A coalition of Pass Creek residents and officials is joining together to ask Castlegar kids to take their grad parties somewhere else.
In recent years grad parties have been taking place at the rate of three parties a year at the Upper Pass Creek Park and ball field about seven kilometres up Pass Creek Road.
The park sits along Norns Creek — the main drinking water supply for Pass Creek and Robson residents. It also lacks cell service.
The park is to Pass Creek residents what Millennium Park is to Castlegar residents.
“We are very concerned about wildfire risk and about a student being hurt and not being able to get medical attention because there is no cell service in the area,” said RDCK Area I director Andy Davidoff.
“We are struggling with this, and the community is struggling with this. It’s about safety — before a tragedy occurs,” he said.
“It is deadly serious.”
In a letter signed by the Pass Creek Neighbourhood Association, the Pass Creek Fire Department and Davidoff, the group asks Castlegar kids, parents and the community as a whole to look at the situation from their perspective.
“Now imagine, 400-plus vehicles converging into your community with hundreds of kids that are drunk, stoned or both all congregating in your neighbourhood.
“A ritual of these parties, and of great concern to local residents, is for the kids to light a huge bonfire. If a fire gets out of control at the ball field, the entire Pass Creek valley could burn in a few hours due to the topography of the valley.
“This puts hundreds of families at risk,” says the group.
They also say the large bonfires have gotten out of hand on several occasions and have been left unattended and still burning after the partiers leave the next morning. Such was the case at the most recent party that took place April 27.
Beyond the bonfire, they are also concerned about cigarette butts and hot vehicles igniting a grass fire.
Even though there have been calls for the Pass Creek Fire Department to go into the party site during the party to extinguish large pallet fires over the years, the fire department will not respond to the party site for fear of being overwhelmed and injured themselves, as well as damage to fire equipment.
This is not an unheard of fear. The letter says that has happened on previous occasions when the fire department tried to respond.
Davidoff says the parties continue to grow larger and larger. The parties used to have about 100 attendees, but at the most recent party RCMP say there were about 400 people.
“The impact of these parties on local residents is atrocious,” say the letter writers.
”Pass Creek residents have to put up with masses of high and drunk kids shrieking and hollering, vehicles revving up engines and doing burnouts at the ball park as well as along roads leading to the park, all to loud ear-splitting thumping music which can be heard throughout Pass Creek valley all night long.”
“Imagine being in your home, kept awake all night, fearful of the drunk and/or drugged people walking around, or sleeping, or puking, or defecating in your yard. Should you drive to town the next morning, you will likely find kids sleeping in ditches alongside the roads.
“It’s a gong show.”
Even though the grads attempt to clean up, the group says garbage is still left behind.
“Broken glass, condoms, tampons, piles of bowel movements, toilet paper and baby wipes are scattered throughout the ball field, beach areas adjacent to the creek and in private yards,” says the letter.
“Local residents are sick and tired of these bashes year after year.”
There is also concern that party leftovers including drugs and alcohol could end up in the hands of young children or pets.
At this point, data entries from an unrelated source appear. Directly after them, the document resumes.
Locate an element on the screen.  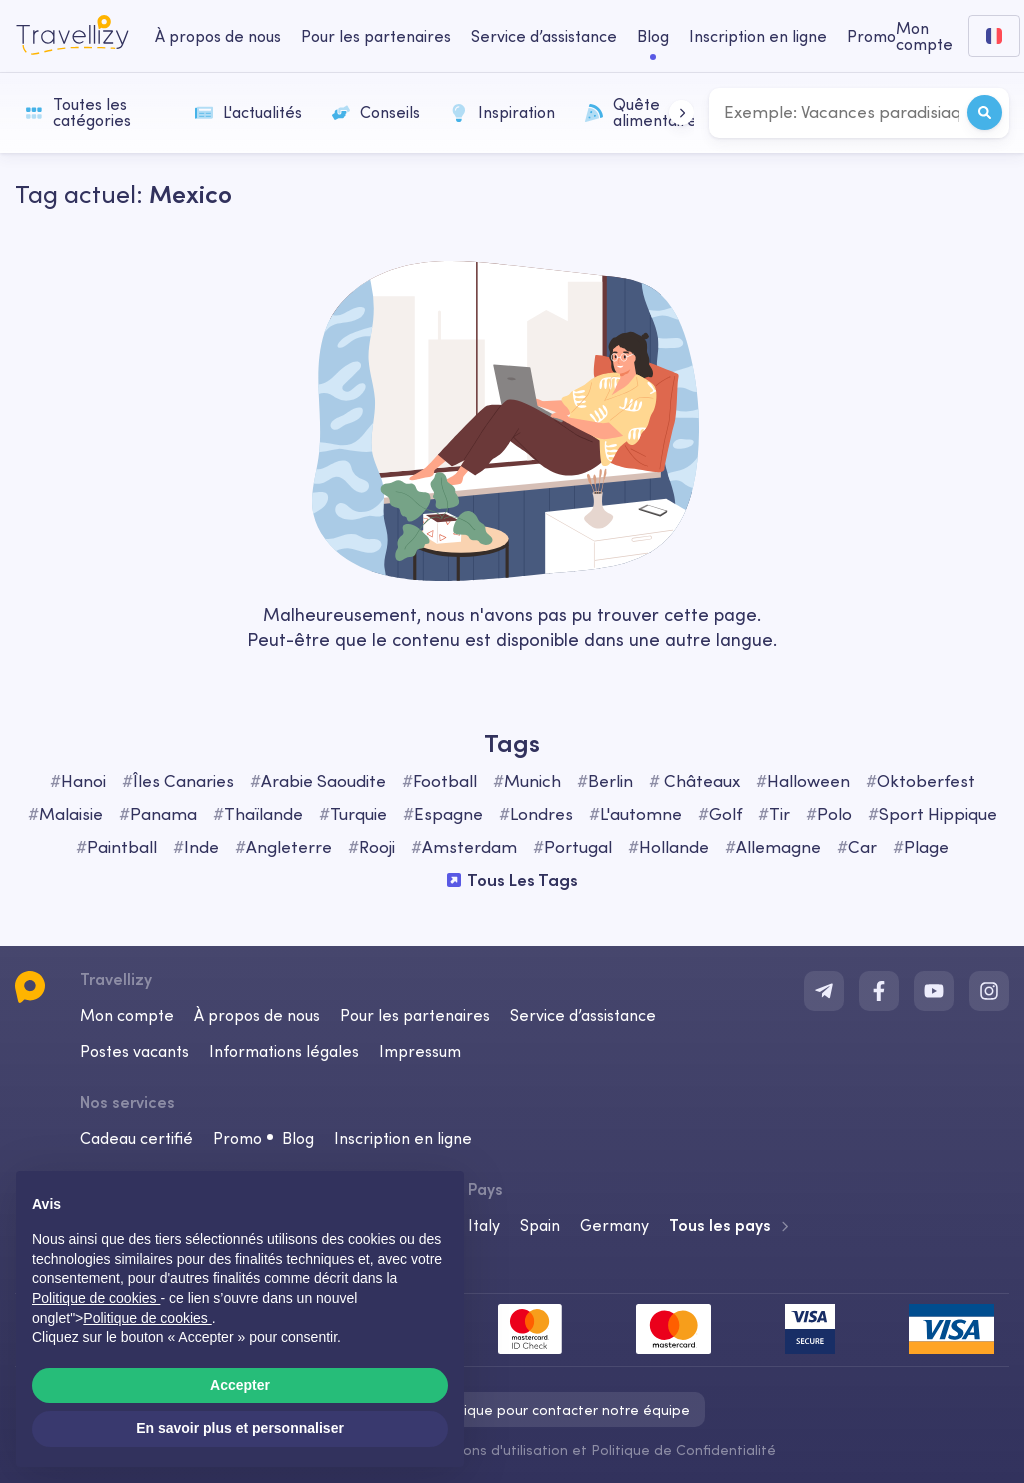
[button] is located at coordinates (681, 112). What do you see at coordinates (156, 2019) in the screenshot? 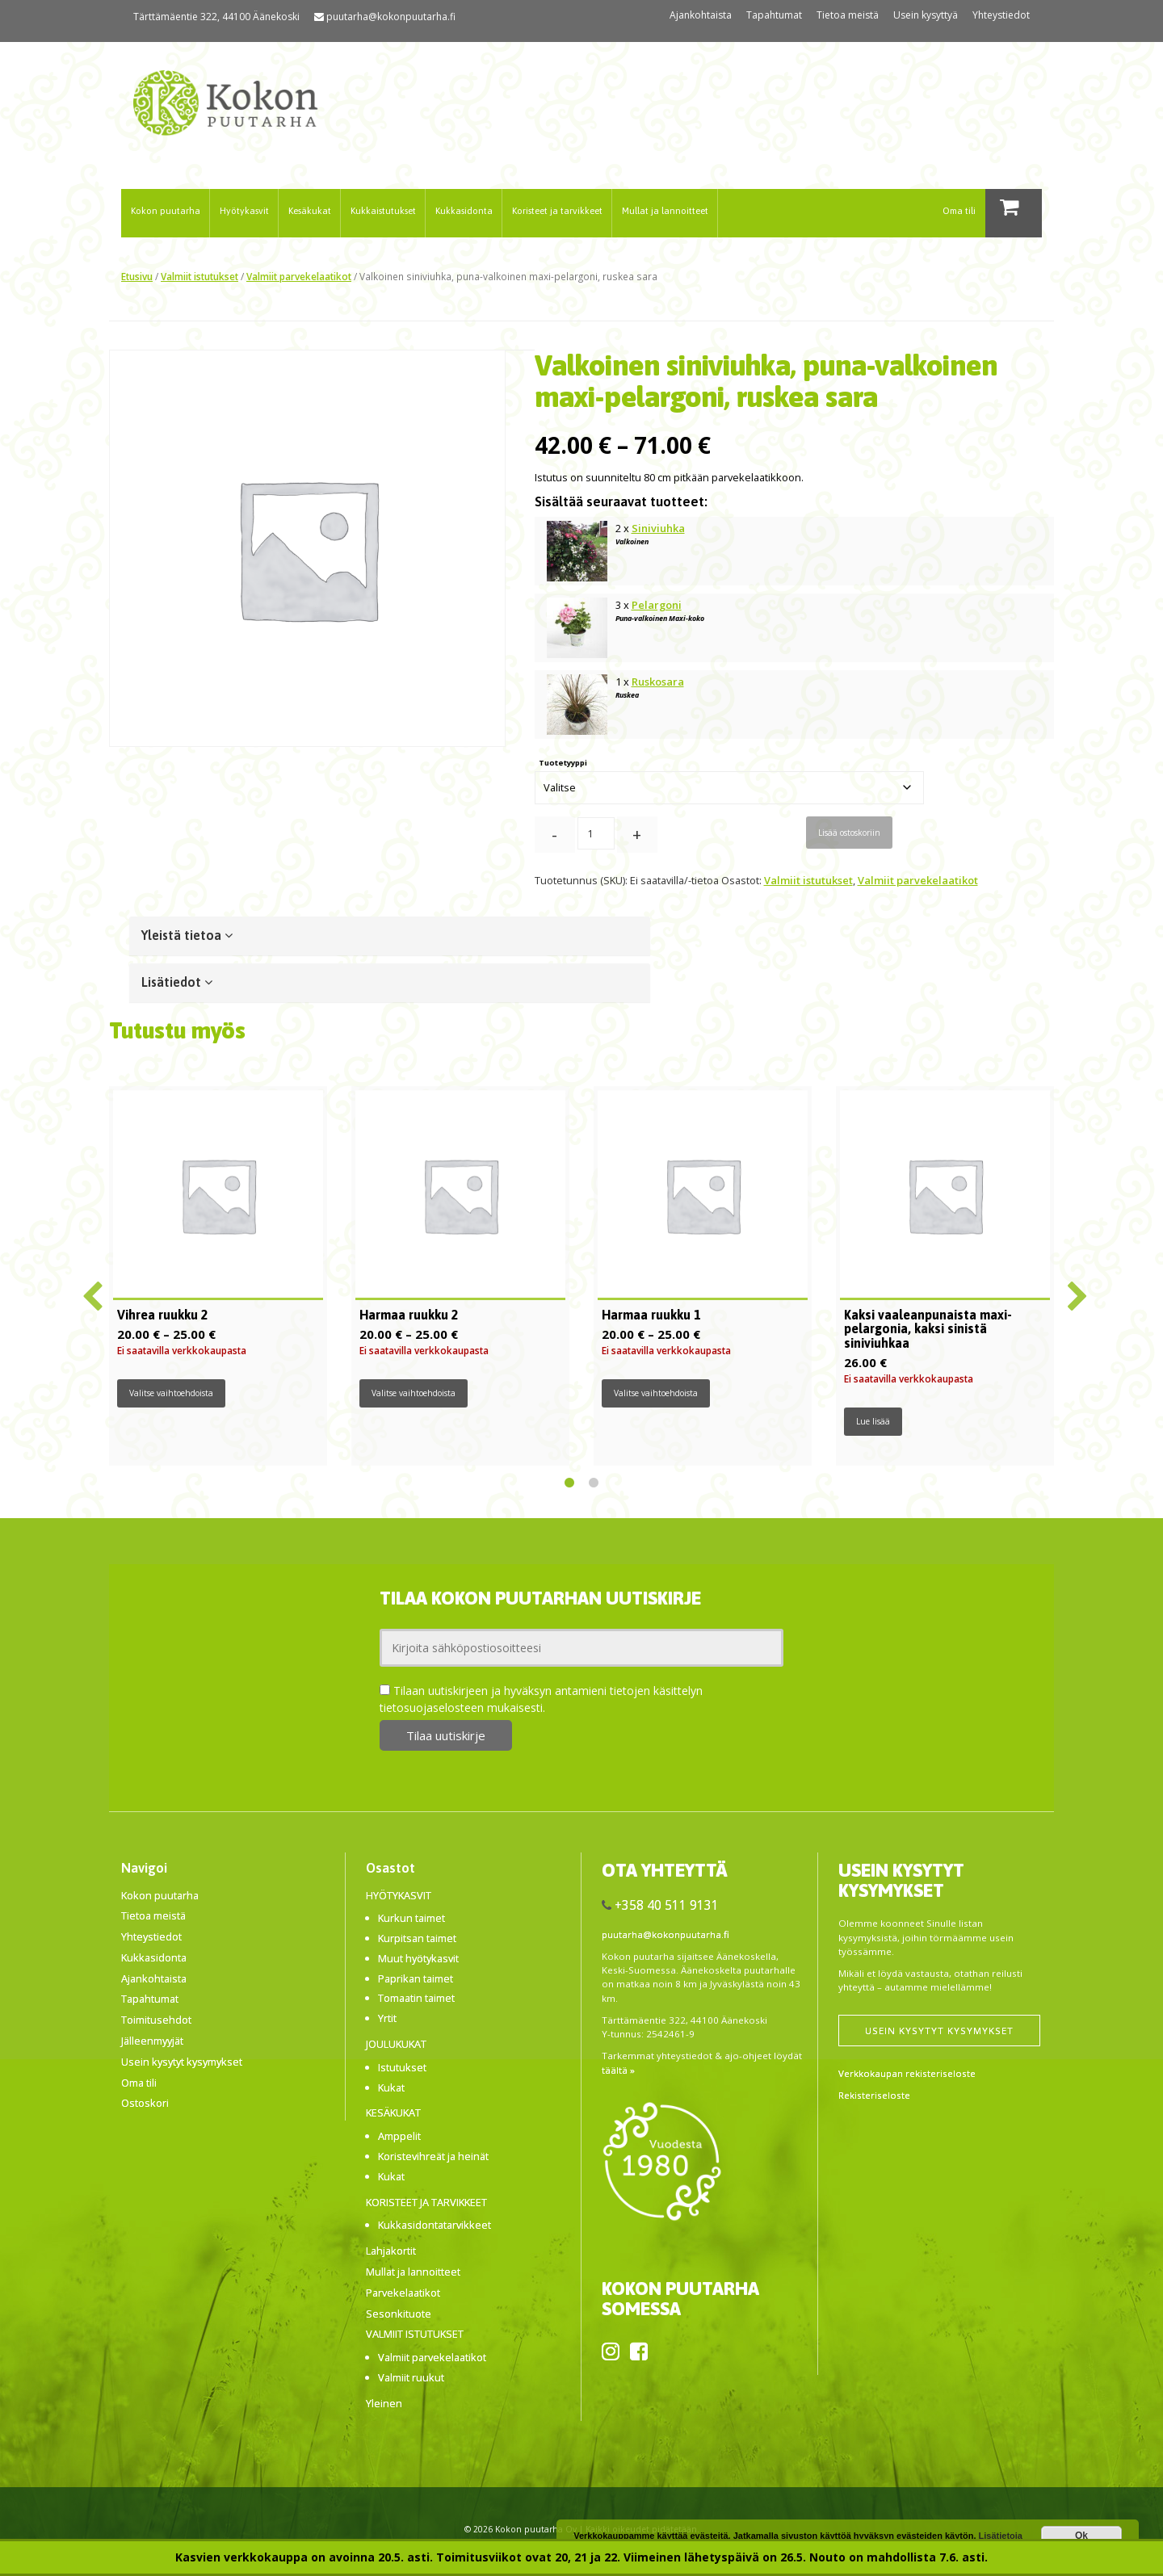
I see `Toimitusehdot` at bounding box center [156, 2019].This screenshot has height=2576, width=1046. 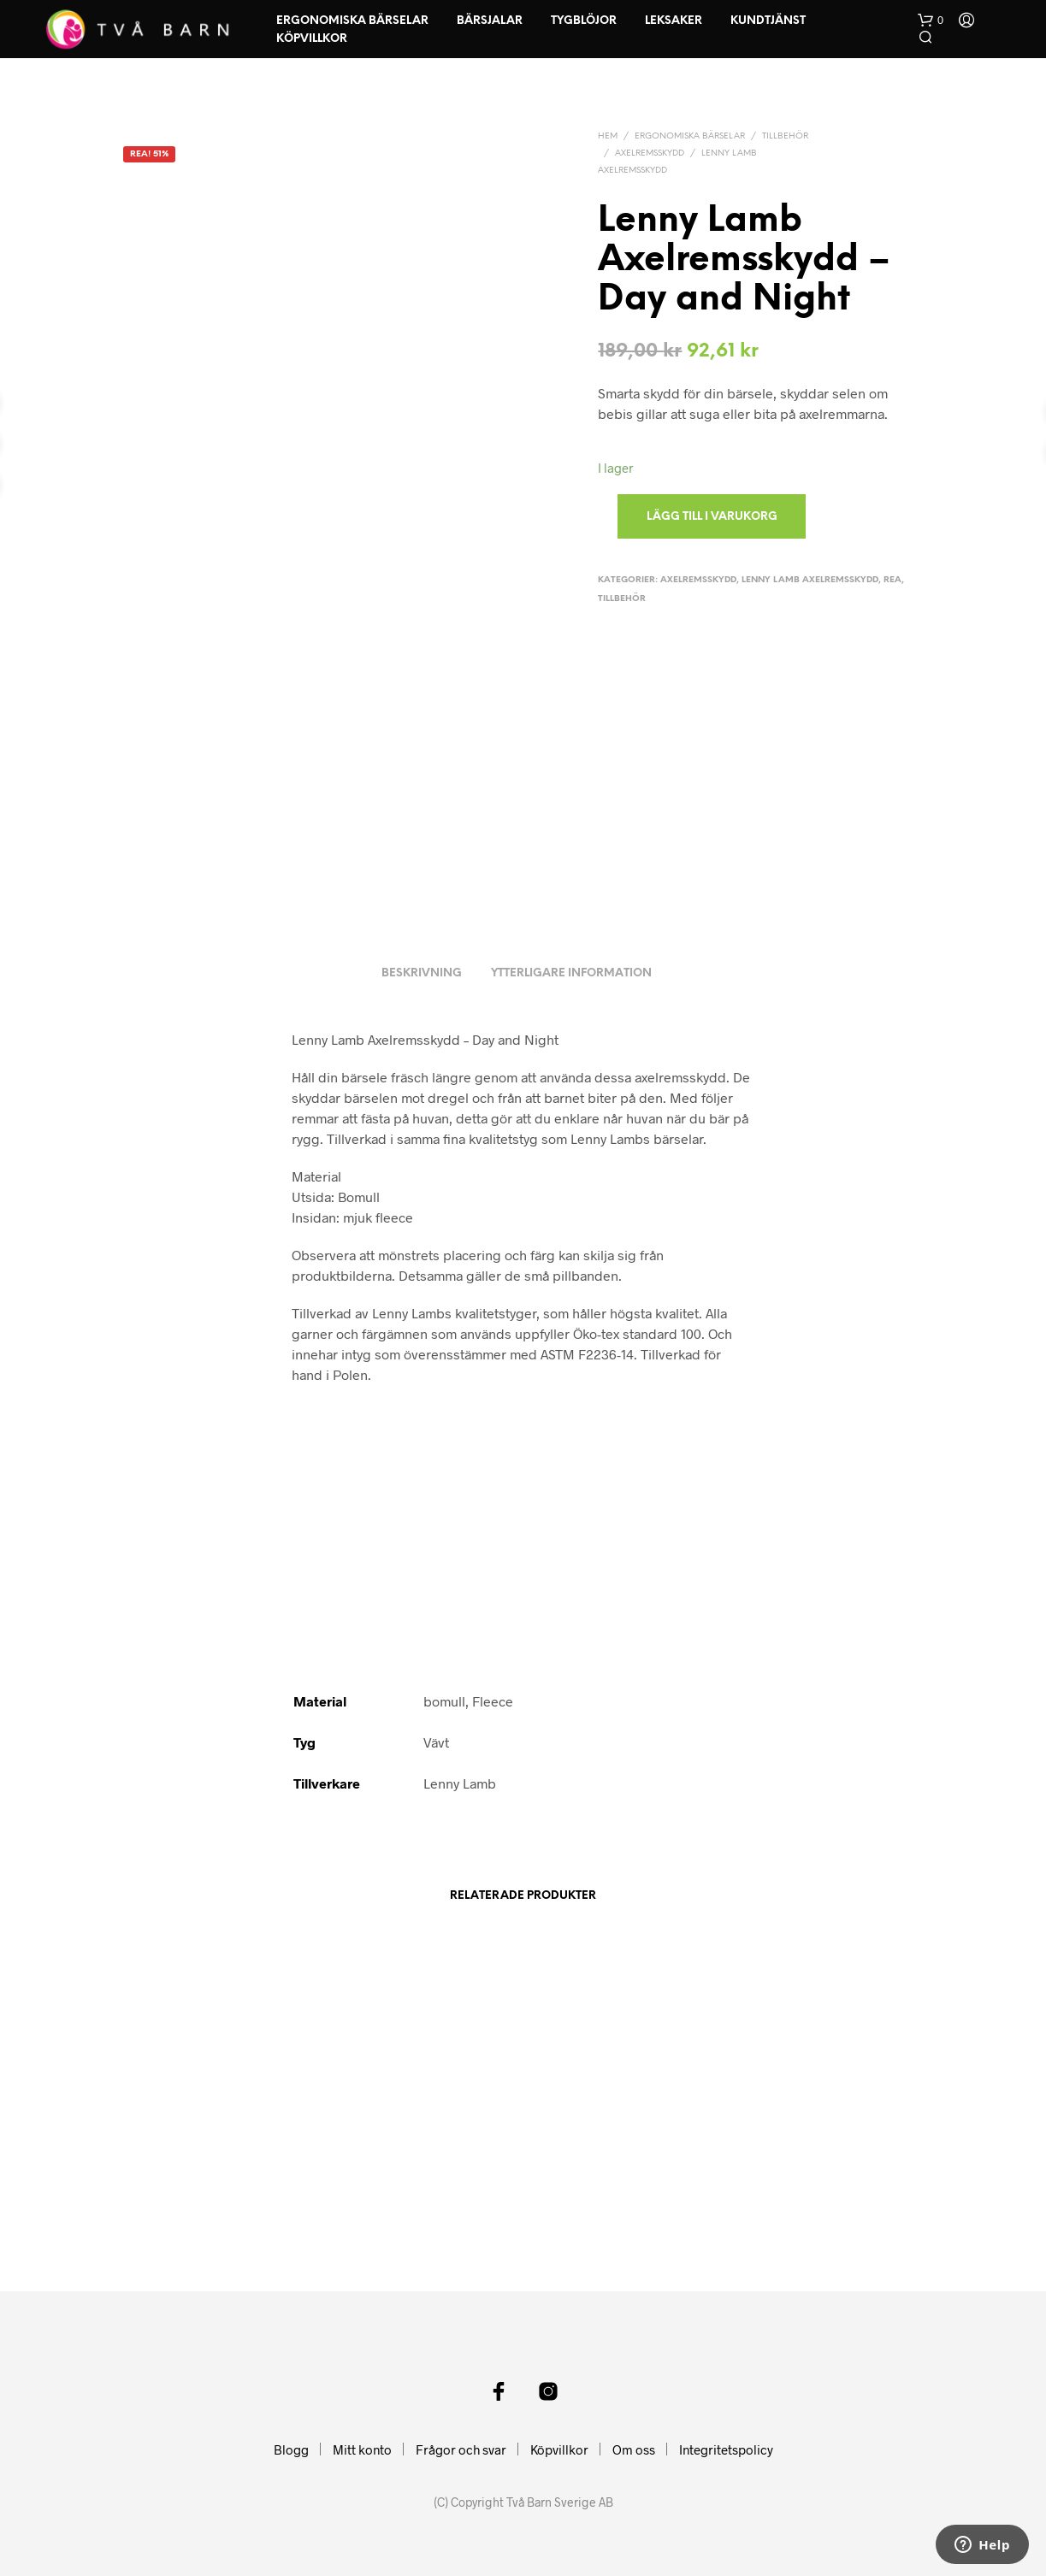 I want to click on Mitt konto, so click(x=362, y=2449). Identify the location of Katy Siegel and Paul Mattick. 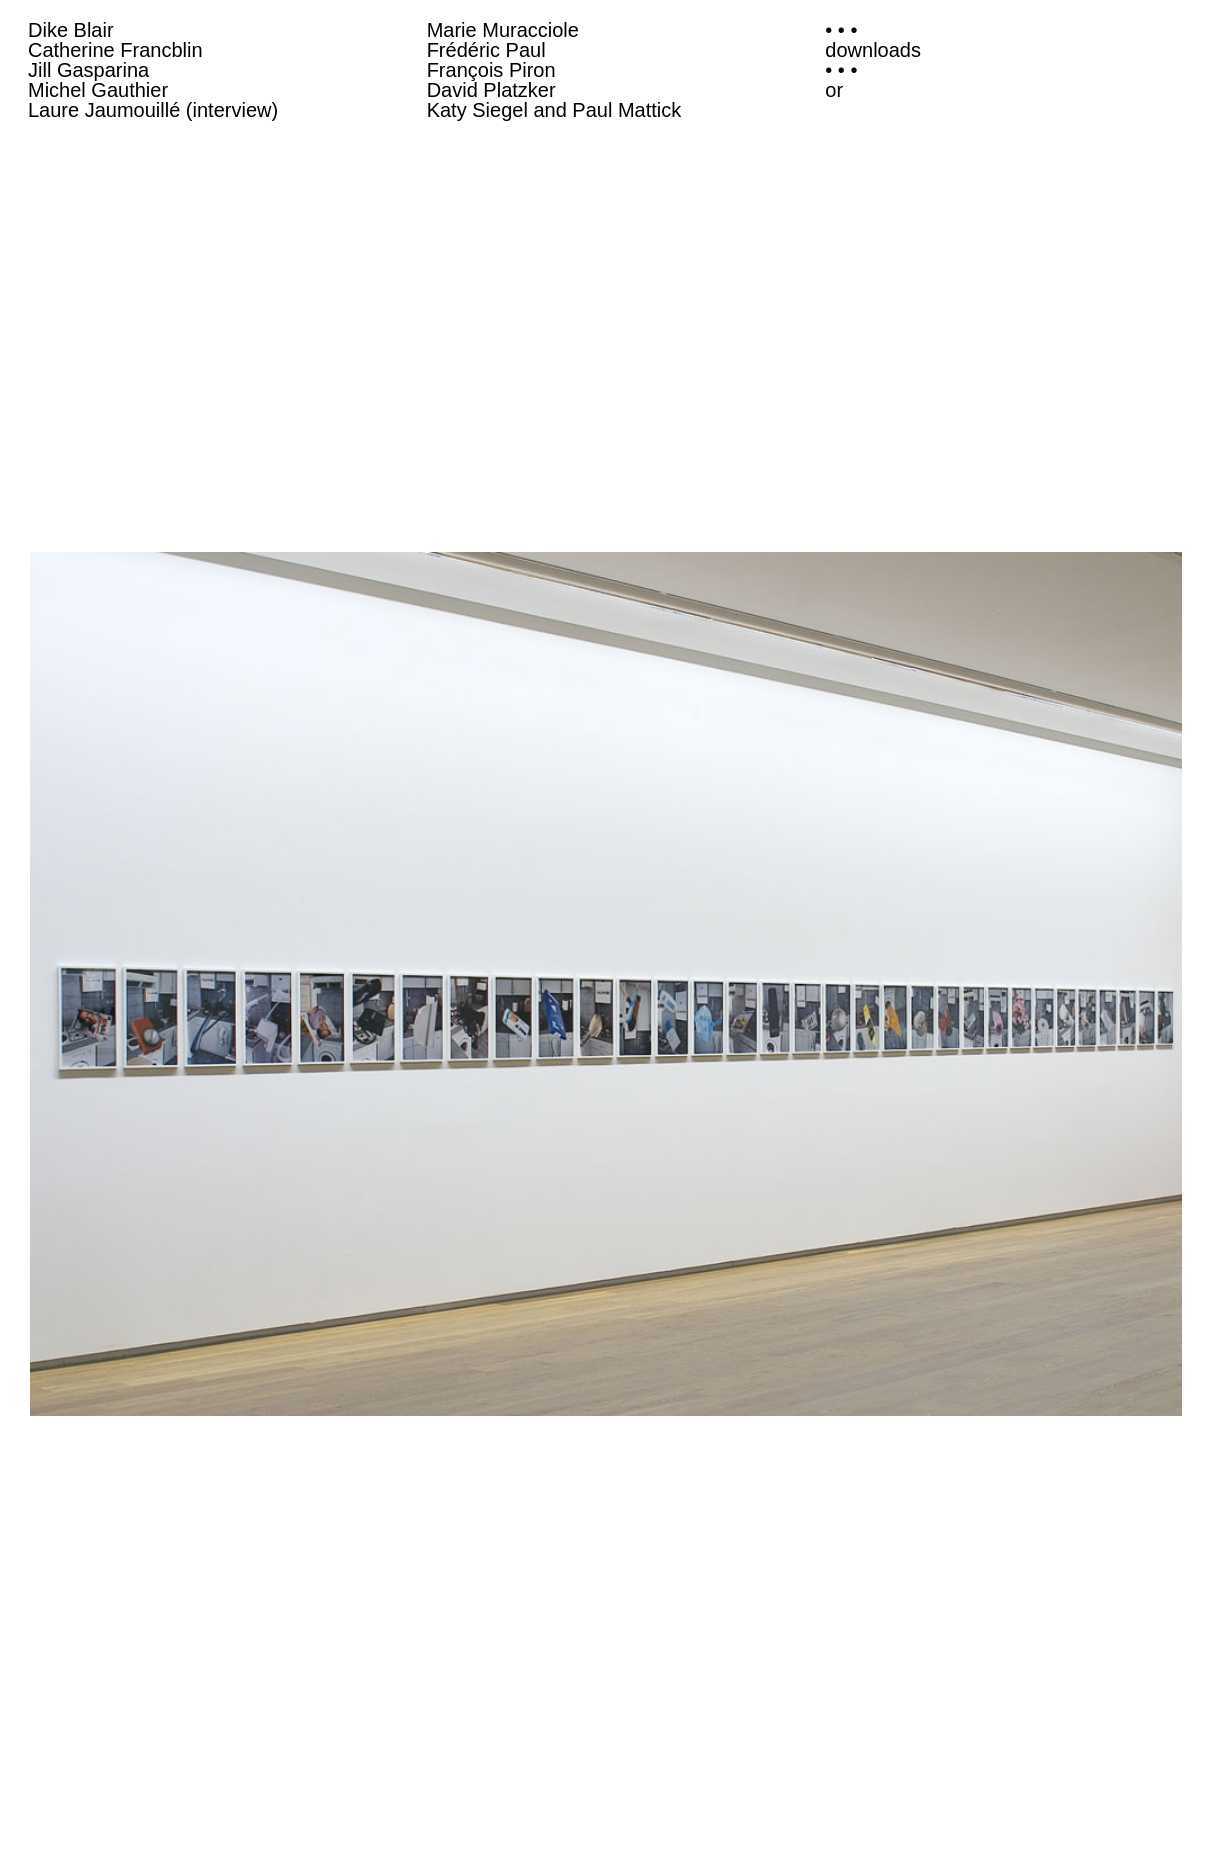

The group is urging parents to think twice about allowing their kids to attend these parties on the grounds of safety.
“Permissive parents who drop off their children for their ‘right of passage’ should know that there is no cell service in the Pass Creek valley so there is no way to call for help in the event of an accident or overdose.”
The RDCK is looking into its options for squashing these events, including special event permit bylaws and noise bylaws.
“We are very frustrated with the issue of not being able to address really large mass gatherings on Crown land,” said Davidoff.
“These parties are an accident waiting to happen,” concluded Davidoff. “I would hate for any family to lose a child.”
The Pass Creek letter writers have a suggestion:
“We are not opposed to youth celebrating their right of passage, but we would like to suggest Millennium Park as an alternative venue for grad parties. The park has washrooms, picnic tables, ample parking and easy drop off for parents as well as good access for emergency vehicles such as RCMP, fire and ambulance. The area also has good cell service.”